Perdana Menteri Imran Khan membubarkan Majelis Nasional Pakistan dan menyerukan digelarnya pemilu baru. Sebelumnya anggota parlemen berupaya melengserkan Khan di tengah krisis konstitusi dalam beberapa pekan terakhir lewat pemungutan suara.
Pembubaran parlemen ini kian memperkeruh gonjang-ganjing politik di Pakistan setelah Khan, mantan bintang kriket yang menjadi politikus, kehilangan dukungan dari militer dan koalisi partai oposisi.
Sejak kemerdekaan 75 tahun lalu Pakistan kerap diguncang peristiwa kudeta militer dan panggung politik yang gaduh. Namun meski demikian, peristiwa pembubaran parlemen kemarin tetap mengejutkan.
"Peristiwa itu (pembubaran parlemen) tidak pernah dalam sejarah Pakistan," kata Ashtar Ausaf Ali, mantan jaksa agung Pakistan, seperti dilansir laman the New York Times, Minggu (3/4).
Sehari setelah pemungutan suara di parlemen yang sudah hampir pasti melengserkannya, PM Imran Khan mengatakan dia tidak mau menerima hasil pemungutan suara itu dan menyebutnya sebagai bagian dari konspirasi Amerika yang ingin menjatuhkannya.
Anggota parlemen kemudian mengajukan petisi kepada Mahkamah Agung untuk meloloskan kemauan mereka. Namun para pendukung Khan mengatakan MA tidak berhak ikut campur dalam urusan lembaga parlemen dan kembali menyebut semua ini adalah konspirasi AS untuk menggulingkan Khan.
Di masa kepemimpinan Khan, Pakistan menjauh dari Amerika Serikat dan lebih mendekat dan menjalin kerja sama dengan China dan Rusia.
Pekan lalu sejumlah partai dalam koalisinya mengabaikan Khan sehingga kubu oposisi punya suara mayoritas untuk melengserkannya dari jabatan.
Namun wakil parlemen Qasim Khan Suri, orang dekat Khan menolak pemungutan suara dari parlemen. Dia mengatakan Khan masih sebagai perdana menteri dan punya kekuasaan untuk membubarkan Majelis.
Advertisement
Dalam pidato di televisi kemarin, Khan membenarkan dia sudah memerintahkan lembaga parlemen dibubarkan dan kembali mempertegas klaimnya bahwa pihak oposisi bersekongkol dengan Amerika dalam konspirasi yang bertujuan menggulingkannya. Meski begitu Khan tidak membeberkan bukti atas klaimnya dan pejabat Amerika sudah membantah tudingan itu.
Khan menyerukan segera digelar pemilu baru untuk mengatasi krisis politik ini. Anggota partai Khan mengatakan pemilu harus dilaksanakan dalam waktu 90 hari.
"Bersiaplah untuk pemilu. Tidak boleh ada kekuatan korup yang memutuskan bagaimana masa depan negara ini," kata Khan.
Keputusan Khan ini mengagetkan pihak oposisi. Pemimpin oposisi Shehbaz Sharif segera menggelar rapat darurat dengan para pemimpin partai untuk menentukan langkah mereka selanjutnya.
"Ini hari yang menyedihkan dalam sejarah Pakistan. Demokrasi yang baru lahir ini sudah dihantam dan dirusak dengan cara yang amat brutal," kata Sharif yang digadang-gadang akan menjadi perdana menteri selanjutnya jika Khan dilengserkan.

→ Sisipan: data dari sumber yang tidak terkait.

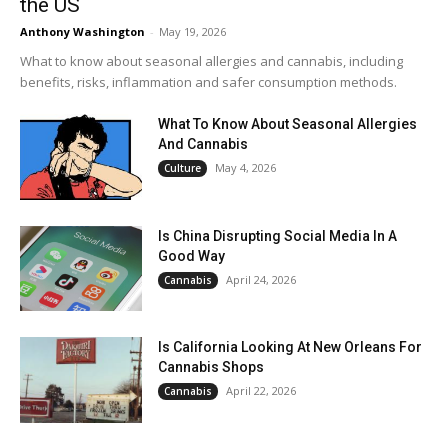
the US
Anthony Washington
-
May 19, 2026
What to know about seasonal allergies and cannabis, including
benefits, risks, inflammation and safer consumption methods.
What To Know About Seasonal Allergies
And Cannabis
May 4, 2026
Culture
Is China Disrupting Social Media In A
Good Way
April 24, 2026
Cannabis
Is California Looking At New Orleans For
Cannabis Shops
April 22, 2026
Cannabis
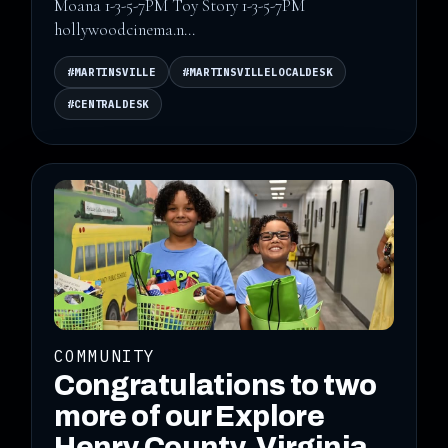
Moana 1-3-5-7PM Toy Story 1-3-5-7PM
hollywoodcinema.n...
#MARTINSVILLE
#MARTINSVILLELOCALDESK
#CENTRALDESK
COMMUNITY
Congratulations to two
more of our Explore
Henry County, Virginia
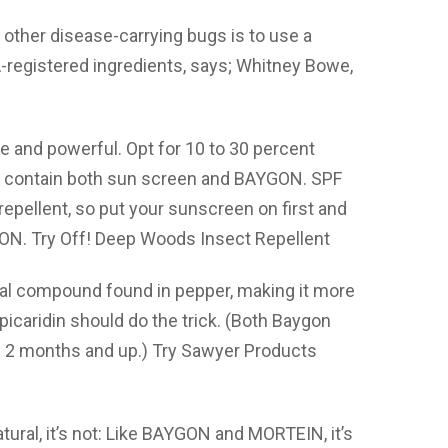
other disease-carrying bugs is to use a
A-registered ingredients, says; Whitney Bowe,
e and powerful. Opt for 10 to 30 percent
at contain both sun screen and BAYGON. SPF
repellent, so put your sunscreen on first and
ON. Try Off! Deep Woods Insect Repellent
ical compound found in pepper, making it more
icaridin should do the trick. (Both Baygon
ge 2 months and up.) Try Sawyer Products
tural, it’s not: Like BAYGON and MORTEIN, it’s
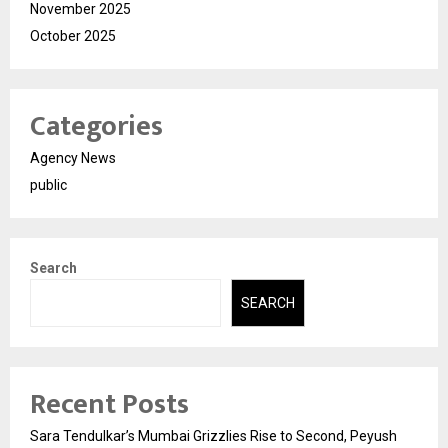
November 2025
October 2025
Categories
Agency News
public
Search
SEARCH
Recent Posts
Sara Tendulkar’s Mumbai Grizzlies Rise to Second, Peyush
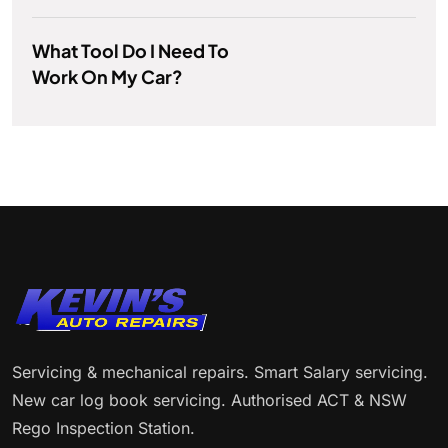
What Tool Do I Need To
Work On My Car?
Servicing & mechanical repairs. Smart Salary servicing.
New car log book servicing. Authorised ACT & NSW
Rego Inspection Station.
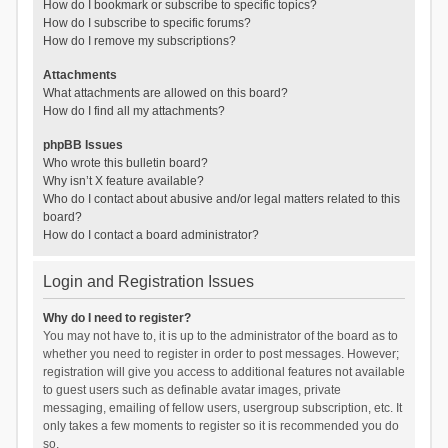
How do I bookmark or subscribe to specific topics?
How do I subscribe to specific forums?
How do I remove my subscriptions?
Attachments
What attachments are allowed on this board?
How do I find all my attachments?
phpBB Issues
Who wrote this bulletin board?
Why isn’t X feature available?
Who do I contact about abusive and/or legal matters related to this
board?
How do I contact a board administrator?
Login and Registration Issues
Why do I need to register?
You may not have to, it is up to the administrator of the board as to
whether you need to register in order to post messages. However;
registration will give you access to additional features not available
to guest users such as definable avatar images, private
messaging, emailing of fellow users, usergroup subscription, etc. It
only takes a few moments to register so it is recommended you do
so.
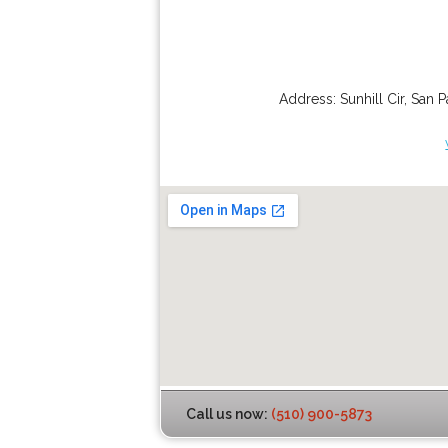
Address:
Sunhill Cir
,
San P
Call us now:
(510) 900-5873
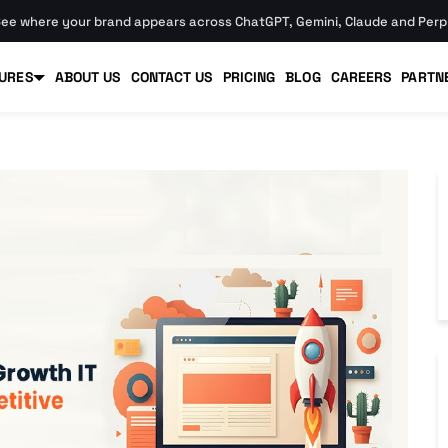
ee where your brand appears across ChatGPT, Gemini, Claude and Perpl
URES
ABOUT US
CONTACT US
PRICING
BLOG
CAREERS
PARTN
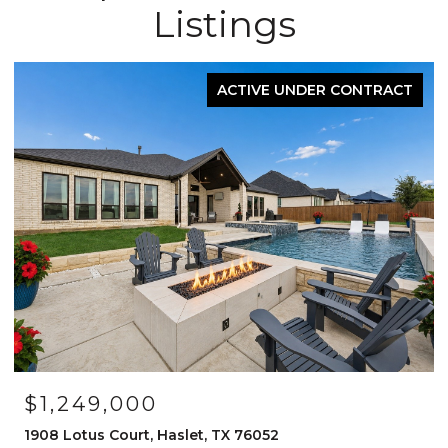
Listings
FOR SALE
OPEN HOUSE: 8/15/2026, 12:00 PM - 2:00 PM
$525,000
1120 Parkdale Drive, Northlake, TX 76226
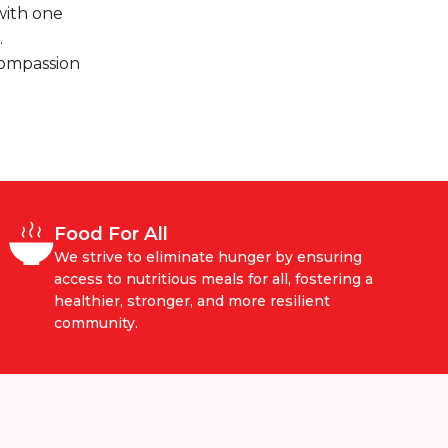
with one
.
compassion
Food For All
We strive to eliminate hunger by ensuring
access to nutritious meals for all, fostering a
healthier, stronger, and more resilient
community.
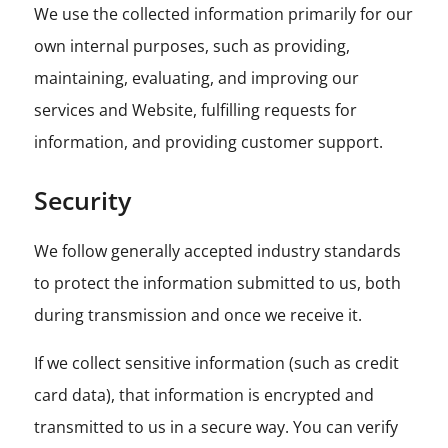
We use the collected information primarily for our
own internal purposes, such as providing,
maintaining, evaluating, and improving our
services and Website, fulfilling requests for
information, and providing customer support.
Security
We follow generally accepted industry standards
to protect the information submitted to us, both
during transmission and once we receive it.
If we collect sensitive information (such as credit
card data), that information is encrypted and
transmitted to us in a secure way. You can verify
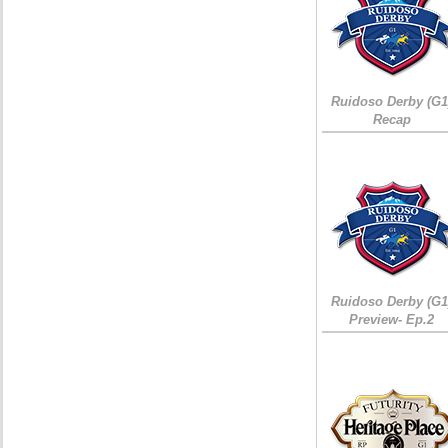
Ruidoso Derby (G1
Recap
Ruidoso Derby (G1
Preview- Ep.2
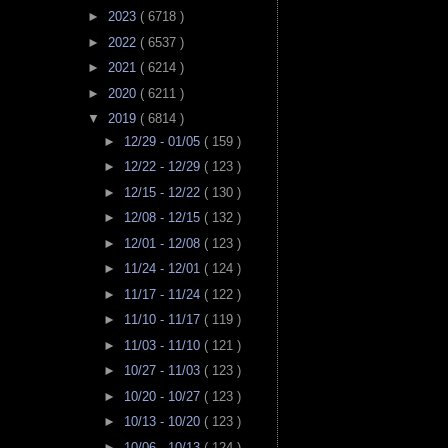
►
2023
( 6718 )
►
2022
( 6537 )
►
2021
( 6214 )
►
2020
( 6211 )
▼
2019
( 6814 )
►
12/29 - 01/05
( 159 )
►
12/22 - 12/29
( 123 )
►
12/15 - 12/22
( 130 )
►
12/08 - 12/15
( 132 )
►
12/01 - 12/08
( 123 )
►
11/24 - 12/01
( 124 )
►
11/17 - 11/24
( 122 )
►
11/10 - 11/17
( 119 )
►
11/03 - 11/10
( 121 )
►
10/27 - 11/03
( 123 )
►
10/20 - 10/27
( 123 )
►
10/13 - 10/20
( 123 )
►
10/06 - 10/13
( 124 )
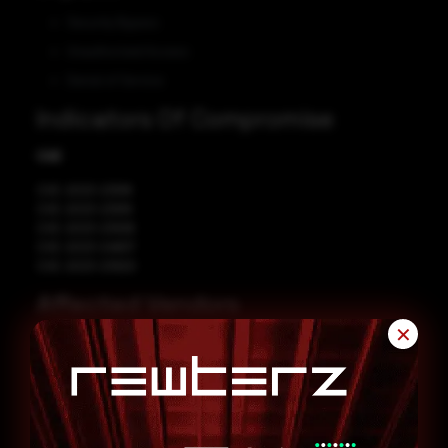
Security Bypass
Unauthorized Access
Denial of Service
Indicators Of Compromise
CVE
CVE-2023-23918
CVE-2023-23919
CVE-2023-23936
CVE-2023-24807
CVE-2023-23920
Affected Vendors
✕
Node.js
Affected Products
Node.js 14.0
Node.js 16.0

Para anggota parlemen dari partai oposisi menolak meninggalkan gedung Majelis Nasional untuk memberi tekanan kepada Mahkamah Agung agar bertindak.

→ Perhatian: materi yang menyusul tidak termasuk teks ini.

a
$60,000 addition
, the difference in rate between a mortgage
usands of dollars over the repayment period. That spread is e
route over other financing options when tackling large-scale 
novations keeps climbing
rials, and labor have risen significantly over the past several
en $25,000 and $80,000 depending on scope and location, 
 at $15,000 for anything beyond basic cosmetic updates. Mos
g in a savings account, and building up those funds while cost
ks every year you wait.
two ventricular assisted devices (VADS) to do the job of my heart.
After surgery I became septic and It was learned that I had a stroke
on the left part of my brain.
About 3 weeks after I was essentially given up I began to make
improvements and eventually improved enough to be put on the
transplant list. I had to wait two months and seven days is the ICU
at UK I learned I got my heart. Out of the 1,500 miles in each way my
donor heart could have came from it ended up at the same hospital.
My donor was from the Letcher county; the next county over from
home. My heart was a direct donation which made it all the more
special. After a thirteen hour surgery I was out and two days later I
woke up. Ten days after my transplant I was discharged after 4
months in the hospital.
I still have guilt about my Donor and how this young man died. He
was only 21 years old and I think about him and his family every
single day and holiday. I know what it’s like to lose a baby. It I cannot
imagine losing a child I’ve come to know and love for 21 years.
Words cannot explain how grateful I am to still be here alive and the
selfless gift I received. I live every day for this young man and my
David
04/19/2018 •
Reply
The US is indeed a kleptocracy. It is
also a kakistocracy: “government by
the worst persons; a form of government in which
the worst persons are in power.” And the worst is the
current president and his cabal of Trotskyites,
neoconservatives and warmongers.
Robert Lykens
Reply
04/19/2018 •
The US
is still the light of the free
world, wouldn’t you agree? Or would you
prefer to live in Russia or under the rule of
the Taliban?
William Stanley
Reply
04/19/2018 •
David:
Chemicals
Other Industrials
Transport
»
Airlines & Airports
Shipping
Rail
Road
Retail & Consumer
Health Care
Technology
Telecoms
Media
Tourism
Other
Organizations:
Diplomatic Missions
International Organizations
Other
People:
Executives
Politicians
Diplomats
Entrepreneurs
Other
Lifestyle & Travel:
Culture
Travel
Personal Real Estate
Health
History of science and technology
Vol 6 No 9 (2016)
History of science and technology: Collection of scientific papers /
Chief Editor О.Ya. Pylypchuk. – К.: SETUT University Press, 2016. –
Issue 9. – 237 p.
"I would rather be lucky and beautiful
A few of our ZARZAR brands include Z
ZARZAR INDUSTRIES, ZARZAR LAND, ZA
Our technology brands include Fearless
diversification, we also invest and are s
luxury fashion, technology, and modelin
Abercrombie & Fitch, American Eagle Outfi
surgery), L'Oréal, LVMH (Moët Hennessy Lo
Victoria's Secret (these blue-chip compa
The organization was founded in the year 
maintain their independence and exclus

Jelang sidang Mahkamah Agung, Hakim Agung Umar Ata Bandial menyerukan seluruh partai politik menaati undang-undang dan aturan sampai keputusan diumumkan. Kini ada kekhawatiran kubu Khan akan melancarkan unjuk rasa atau kekerasan seperti yang pernah mereka lakukan.
Demi mengantisipasi kemungkinan terburuk, tentara dan polisi dikerahkan sejak Jumat lalu di Islamabad untuk mengamankan gedung pemerintah, termasuk parlemen.
Sebagian besar pengamat konstitusi mengatakan Mahkamah Agung tampaknya akan mengambil keputusan yang bertentangan dengan kubu Khan.